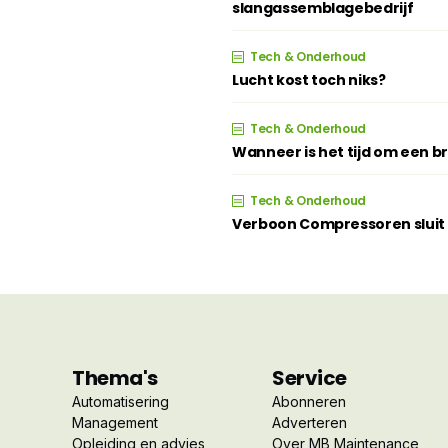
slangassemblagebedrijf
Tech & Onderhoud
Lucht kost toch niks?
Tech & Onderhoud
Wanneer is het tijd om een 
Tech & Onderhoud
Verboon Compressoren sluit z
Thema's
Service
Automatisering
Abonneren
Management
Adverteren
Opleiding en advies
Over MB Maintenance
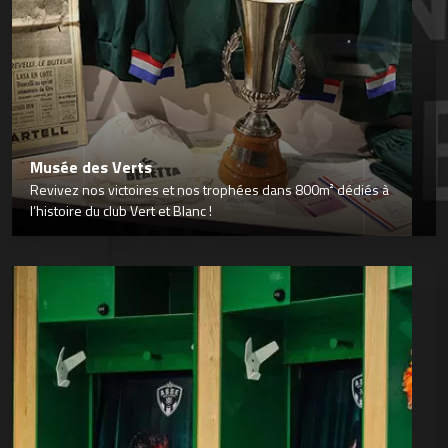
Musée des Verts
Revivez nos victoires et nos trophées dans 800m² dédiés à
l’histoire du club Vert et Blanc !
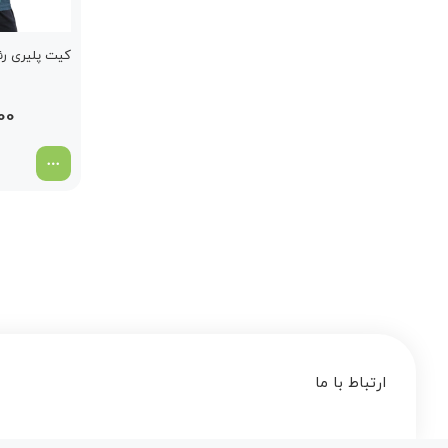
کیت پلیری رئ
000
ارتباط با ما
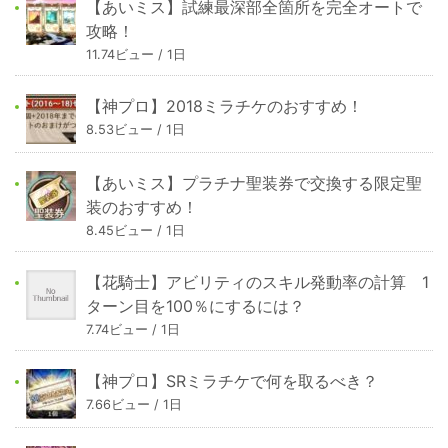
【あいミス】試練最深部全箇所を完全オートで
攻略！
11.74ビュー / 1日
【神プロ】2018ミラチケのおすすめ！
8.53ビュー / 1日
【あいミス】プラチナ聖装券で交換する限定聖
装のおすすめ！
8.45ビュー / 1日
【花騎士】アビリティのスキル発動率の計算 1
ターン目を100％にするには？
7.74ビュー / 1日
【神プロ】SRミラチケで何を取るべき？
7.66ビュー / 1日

....

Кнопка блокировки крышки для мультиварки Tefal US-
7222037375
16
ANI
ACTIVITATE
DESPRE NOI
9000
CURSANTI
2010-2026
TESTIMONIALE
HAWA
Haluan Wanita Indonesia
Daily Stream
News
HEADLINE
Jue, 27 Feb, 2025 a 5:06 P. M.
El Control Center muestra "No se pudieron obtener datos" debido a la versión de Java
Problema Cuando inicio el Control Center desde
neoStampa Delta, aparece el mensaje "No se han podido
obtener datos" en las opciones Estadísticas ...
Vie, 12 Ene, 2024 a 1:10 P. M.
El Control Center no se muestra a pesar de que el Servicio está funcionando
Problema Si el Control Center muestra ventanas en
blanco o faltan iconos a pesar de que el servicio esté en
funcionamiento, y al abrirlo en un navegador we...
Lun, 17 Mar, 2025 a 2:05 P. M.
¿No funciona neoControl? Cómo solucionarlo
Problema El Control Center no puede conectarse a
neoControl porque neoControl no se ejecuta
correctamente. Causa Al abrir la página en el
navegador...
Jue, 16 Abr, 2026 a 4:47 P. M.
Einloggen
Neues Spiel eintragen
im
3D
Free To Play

....

Taking the material above, give again exactly the lines from the one holding "slangassemblagebedrijf" through the one holding "7.66ビュー / 1日", with both ends and without pictures.

slangassemblagebedrijf
Tech & Onderhoud
Lucht kost toch niks?
Tech & Onderhoud
Wanneer is het tijd om een 
Tech & Onderhoud
Verboon Compressoren sluit z
Thema's
Service
Automatisering
Abonneren
Management
Adverteren
Opleiding en advies
Over MB Maintenance
Musée des Verts
Revivez nos victoires et nos trophées dans 800m² dédiés à
l’histoire du club Vert et Blanc !
کیت پلیری رئ
000
ارتباط با ما
【あいミス】試練最深部全箇所を完全オートで
攻略！
11.74ビュー / 1日
【神プロ】2018ミラチケのおすすめ！
8.53ビュー / 1日
【あいミス】プラチナ聖装券で交換する限定聖
装のおすすめ！
8.45ビュー / 1日
【花騎士】アビリティのスキル発動率の計算 1
ターン目を100％にするには？
7.74ビュー / 1日
【神プロ】SRミラチケで何を取るべき？
7.66ビュー / 1日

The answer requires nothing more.